On June 7th, I was invited to the grand opening of Massy Books at 2206 Main, in Vancouver! Balloons outside, lots of friends and neighbors streaming in and buying those specialty and rare books that Patricia sources and stocks! The store contains beautiful shelves, filled with carefully curated and organized titles. Love the little wooden stools and just had to visit the hidden room with an antique desk and comfy stuffed chair. Imagine spending your quiet time in here.

The Children's section is right by the sunny front window and has a colorful carpet just made for sitting down for a look at pictures or a read. I found this one, a Bento Recipe book for those little lunches. So the whole opening event was a wonderful opportunity to chat, read, and celebrate Patricia's hard work, community leadership and friendship.
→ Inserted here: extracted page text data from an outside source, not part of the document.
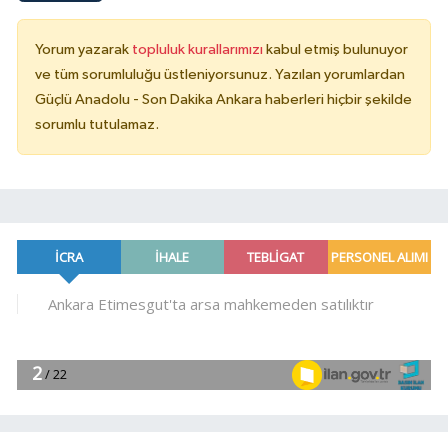
Yorum yazarak
topluluk kurallarımızı
kabul etmiş bulunuyor
ve tüm sorumluluğu üstleniyorsunuz. Yazılan yorumlardan
Güçlü Anadolu - Son Dakika Ankara haberleri hiçbir şekilde
sorumlu tutulamaz.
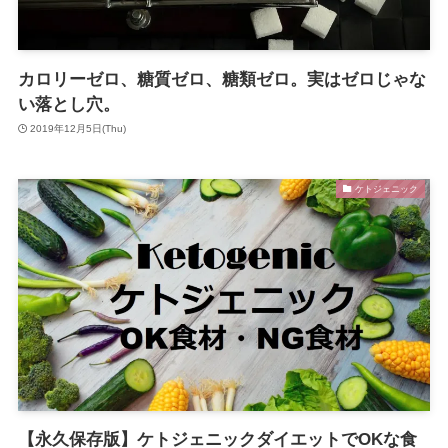
カロリーゼロ、糖質ゼロ、糖類ゼロ。実はゼロじゃな
い落とし穴。
2019年12月5日(Thu)
ケトジェニック
【永久保存版】ケトジェニックダイエットでOKな食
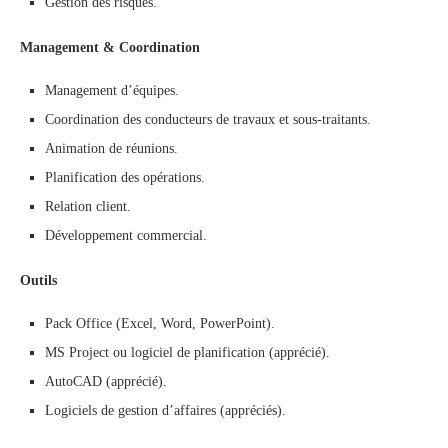
Gestion des risques.
Management & Coordination
Management d’équipes.
Coordination des conducteurs de travaux et sous-traitants.
Animation de réunions.
Planification des opérations.
Relation client.
Développement commercial.
Outils
Pack Office (Excel, Word, PowerPoint).
MS Project ou logiciel de planification (apprécié).
AutoCAD (apprécié).
Logiciels de gestion d’affaires (appréciés).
We were also treated to catering by Whole Foods. Books, food and friends, what more! Well, there is one more thing: this owl ring is making its way to the store from another store, My Sister's Closet, where we both volunteer. See more Massy Books on Facebook.

Patricia and Me







Tuesday, June 13, 2017

RAW is always an evening of Art in every way, shape and form. It is visual, performance, music and more. It is people dressing up, being made up, dancing, networking and enjoying all there is to see and do. For the past two years, it has been held at the Harbour Event Centre and this seems to have lots of advantages, including a huge stage and multiple display areas. I wrote about RAW in 2015 here.

This time, there were more than 35 artists and lively, visually diverse and exciting evening unfolded.
First, I visited Pamela Jackson, Street Cat Designs, as I love her jewellery, especially those crocheted earrings and in particular, a funky sterling silver black bracelet, which will invite conversation wherever I wear it. Before she got too busy with sales, I got a photo of this fabulous artist, and Marilyn R. Wilson, (Olio by Marilyn) and me, ready for adventure. Marilyn bought a piece of original art by Jacqueline H. Tyracek, Cranial Moon Designs, and absolutearts.com. This evening was all about meeting and supporting local artists, for sure. I met Joe Sones of Blind Sheep Productions and was impressed by his quality leather work - oh those totes. As I mentioned, people dressed for the occasion. The woman wearing the fanciest black outfit was wearing a sparkling statement necklace by Carolyn Bruce, who would have been there, had she not been in New Zealand.
Although I am a Stones fan, I was entranced by two musicians from Alive N' Kissin. Now what did I say about adventures?

Huge thanks to Monika Blichar of ArtWorldExpo for sending me along on a night to remember. Big bow to all at RAW Natural Born Artists, Vancouver!